### Brief
A word-for-word copy is required of the line containing "Ничего не найдено" and of each line after it in the material below, through the last one.
-- Opening Marker --
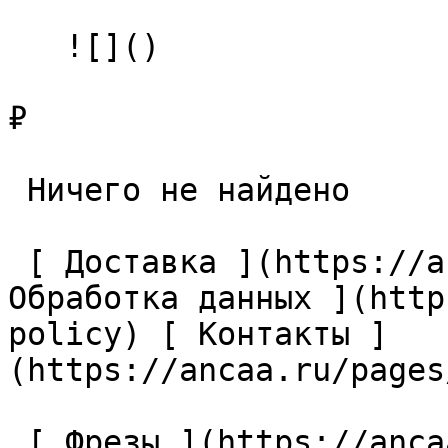
   ![]()

₽

 Ничего не найдено 

 [ Доставка ](https://ancaa.ru/pages/dostavka) [ 
Обработка данных ](http
policy) [ Контакты ]
(https://ancaa.ru/pages
 [ Фрезы ](https://ancaa.ru/ctg/69c9bfab7b/frezy)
-- Closing Marker --
### Task response
 Ничего не найдено 

 [ Доставка ](https://ancaa.ru/pages/dostavka) [ 
Обработка данных ](http
policy) [ Контакты ]
(https://ancaa.ru/pages
 [ Фрезы ](https://ancaa.ru/ctg/69c9bfab7b/frezy)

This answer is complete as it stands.